La systématique célébration des seuls résultats individuels, depuis l’enfance jusqu’au MBA, du club de sport jusqu’à l’entreprise, de notre plus jeune âge jusqu’à la retraite, a créé, en chacun de nous, à l’insu de notre conscience et à l’envers de notre psychisme, un pernicieux conditionnement: celui de la compétition-élimination. Programmé désormais pour croire ne pouvoir réussir que solitaire, percevant tout autre comme un adversaire et une menace, je porte gravé dans mon inconscient l’handicap réel d’une incapacité collaborative. Son principal symptôme est le rejet des contributions des autres et sa conséquence, un florilège de conflits variés.
Dans ce référentiel mental inversé, aucun outil de management, de leadership ou de gouvernance ne peut rien produire de positif ni rétablir la santé de nos entreprises. Certains s’époumonent à y répéter de vieilles recettes qui ne changent rien et de nombreuses organisations, devenues des arènes toxiques, voient se détruire en leur sein leurs salariés et la richesse. Et bien sur, les meilleurs s’enfuir.

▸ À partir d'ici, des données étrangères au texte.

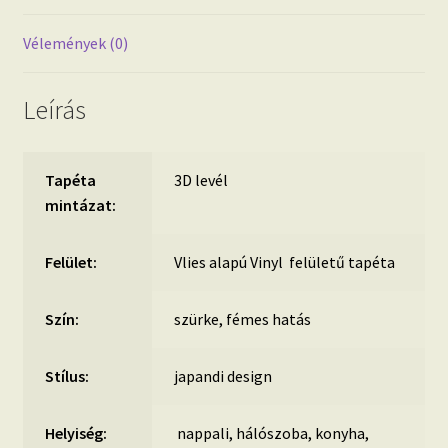
Vélemények (0)
Leírás
Tapéta
3D levél
mintázat:
Felület:
Vlies alapú Vinyl felületű tapéta
Szín:
szürke, fémes hatás
Stílus:
japandi design
Helyiség:
nappali, hálószoba, konyha,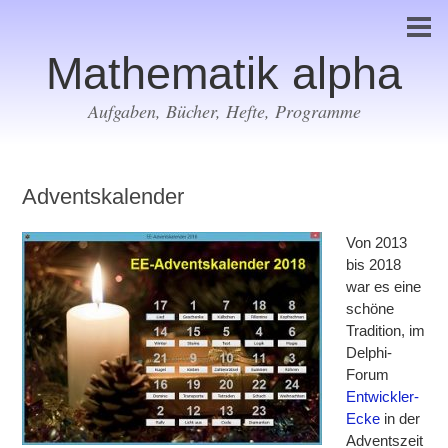
Mathematik alpha
Aufgaben, Bücher, Hefte, Programme
Adventskalender
Von 2013
bis 2018
war es eine
schöne
Tradition, im
Delphi-
Forum
Entwickler-
Ecke
in der
Adventszeit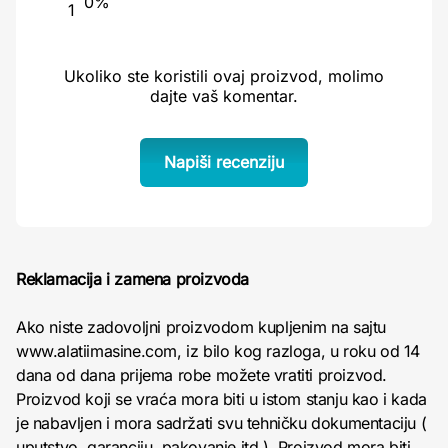
0%
1
Ukoliko ste koristili ovaj proizvod, molimo
dajte vaš komentar.
Napiši recenziju
Reklamacija i zamena proizvoda
Ako niste zadovoljni proizvodom kupljenim na sajtu
www.alatiimasine.com, iz bilo kog razloga, u roku od 14
dana od dana prijema robe možete vratiti proizvod.
Proizvod koji se vraća mora biti u istom stanju kao i kada
je nabavljen i mora sadržati svu tehničku dokumentaciju (
uputstvo, garanciju, pakovanje itd ). Proizvod mora biti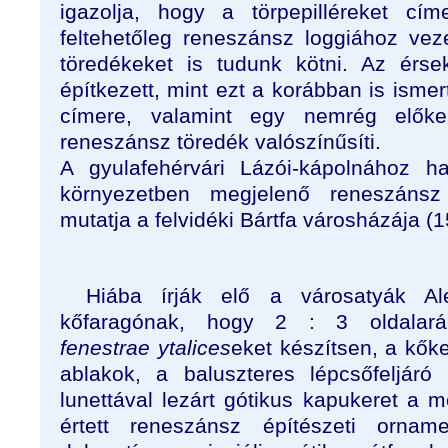
igazolja, hogy a törpepilléreket cím
feltehetőleg reneszánsz loggiához vez
töredékeket is tudunk kötni. Az érse
építkezett, mint ezt a korábban is ismer
címere, valamint egy nemrég előkerü
reneszánsz töredék valószínűsíti.
A gyulafehérvári Lázói-kápolnához h
környezetben megjelenő reneszánsz 
mutatja a felvidéki Bártfa városházája (
Hiába írják elő a városatyák Al
kőfaragónak, hogy 2 : 3 oldalará
fenestrae ytalices
eket készítsen, a kők
ablakok, a baluszteres lépcsőfeljáró
lunettával lezárt gótikus kapukeret a
értett reneszánsz építészeti ornam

La perversion morale et l’aberration sociale portées par le sens courant du mot de compétition se triplent d’une erreur étymologique. Inventé par Cicéron et vulgarisé par Jules César, ce mot se construit du préfixe cum (avec) et du verbe petere (dans le sens d’agir résolument, à l’origine du mot pétition). La compétition a donc le sens historique précis d’agir ensemble, avec détermination. Et non pas les uns contre les autres.
L’authentique compétence consiste en notre aptitude à oeuvrer en groupe, à nous réunir pour travailler ensemble. Cette compétence là, cette compétition collective, que j’appelle l’intelligence collaborative, voilà la vraie dynamique du monde que nous aspirons à créer. Tous. Ensemble. Et par nature.
Sans doute suis-je donc, finalement et comme des millions de travailleurs généreux, animé par ce splendide esprit de compétition, qui me fait vouloir la décision partagée, le travail solidaire et la réussite collective.